Side-by-side assemblies and private assemblies are described by a manifest. There is one manifest for each assembly and it is made up of XML data that contains information about the DLLs, COM objects and other resources that are used by the assembly. (Note that when you use a manifest to specify COM objects and interfaces it means that you will not need to register the COM server with the system. Indeed, it is recommended that such COM servers do not have self register code.) The manifest for a shared assembly must be in an XML file; the manifest for an application, can be in an XML file or as a bound unmanaged resource. The manifest for a private assembly must be bound as an unmanaged resource to a DLL in the assembly that has the same name as the assembly.

The documentation says that the manifest for a private assembly can be in an XML manifest file, however, this is not correct, a manifest for a private assembly must be bound as an unmanaged resource.

Private assemblies must be installed in the application's folder, however, similar to .NET, they can be in a subfolder that has the name of the assembly or the locale of the assembly. A shared assembly can only be installed in the side-by-side cache and it must be installed by Windows Installer. Furthermore, so that there is no possibility of a name collision with another assembly, a shared assembly must have a publickeytoken and it must be signed so that the DLL loader can verify that it has not been altered since installation.

The manifest contains the versioning information of the resources it uses, and this versioning can be redirected using a publisher configuration file or an application configuration file.

When an application loads a library the request goes to the side-by-side manager. This will always search the side-by-side cache first for the shared assembly. If an appropriate shared assembly cannot be found, the side-by-side manager searches for a private assembly in the application's folder. To do this, the manager must get information about the assembly through the manifest, and contrary to the documentation, it will only search for manifests bound to libraries. Specifically, it will search for a DLL with the same name as the assembly and it will look for a RT_MANIFEST resource with an ID of 2.

The search mechanism works like this: first the manager searches for a subfolder with culture name if the assembly DLL does not exist there, the manager will search in a subfolder of the culture folder which has the name of the assembly. If there is no locale subfolder, the manager will search the application's folder for the assembly DLL and if this cannot be found it will search for a subfolder of the application folder which has the assembly name. The side-by-side manager will use fallback when it searches for localized assemblies. That is, the search will first be for a culture folder (eg en-GB) and if that does not exist, it will search for a language folder (eg en) and finally it will perform the search for a language neutral assembly. You will recognise these steps as precisely the way that Fusion looks for assemblies.

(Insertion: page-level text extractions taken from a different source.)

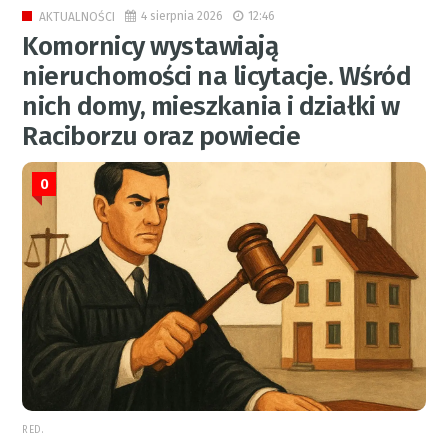
4 sierpnia 2026
12:46
AKTUALNOŚCI
Komornicy wystawiają
nieruchomości na licytacje. Wśród
nich domy, mieszkania i działki w
Raciborzu oraz powiecie
0
RED.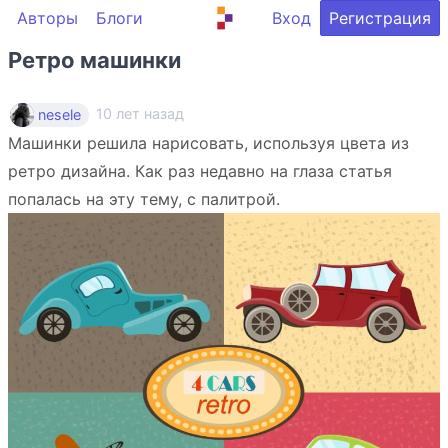
Авторы
Блоги
Вход
Регистрация
Ретро машинки
10 лет назад
nesele
Машинки решила нарисовать, используя цвета из
ретро дизайна. Как раз недавно на глаза статья
попалась на эту тему, с палитрой.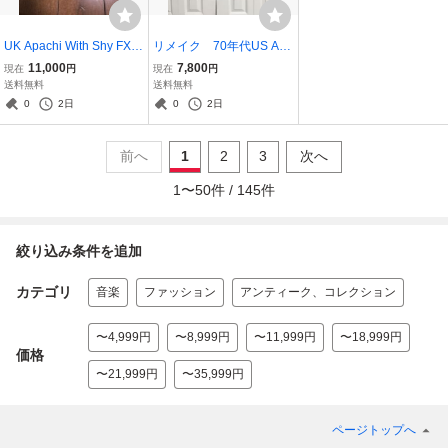
UK Apachi With Shy FX O
リメイク 70年代US Arm
riginal Nuttah Drum n B
y ミリタリーシャツ 半袖
11,000
7,800
現在
円
現在
円
ass, Jungle
カーキ Mサイズ
送料無料
送料無料
0
2日
0
2日
前へ
1
2
3
次へ
1
〜
50
件 /
145
件
絞り込み条件を追加
カテゴリ
音楽
ファッション
アンティーク、コレクション
〜4,999円
〜8,999円
〜11,999円
〜18,999円
価格
〜21,999円
〜35,999円
ページトップへ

Windows describes the concept of application context. This contains information about the versioning of the resources in an assembly and the context API allows you to redirect binding. When a process is started with CreateProcess Windows looks for an application manifest and uses this to initialize the application context. Any objects used by the application are mapped to versioned objects as specified by this manifest.

As mentioned before, there are various configuration files used in isolated applications. The default configuration is held in the application's manifest (an XML file with the application's full name and the extension .manifest, for example, app.exe.manifest) and in the manifest's of the assemblies the application uses (bound as a resource to a DLL with the assembly name). This configuration can be overridden by publisher policy files, and by an application configuration file. The publisher policy file is for a shared assembly and it redirects versioning of an assembly to another version. The name of a policy file is similar to the .NET policy files, that is policy.<major>.<minor>.<assembly>, where <major> and <minor> refers to the version being redirected, for example policy.1.0.lib. However, unlike .NET, such versioning redirects can only be for small versioning changes, you cannot redirect to a version that differs by the major or minor value, you can only change the build or revision version. You can override the versioning redirects given by a publisher policy for a specific application using an application configuration file. This file has the name of the application with the extension .config (for example app.exe.config) and is installed in the application's folder.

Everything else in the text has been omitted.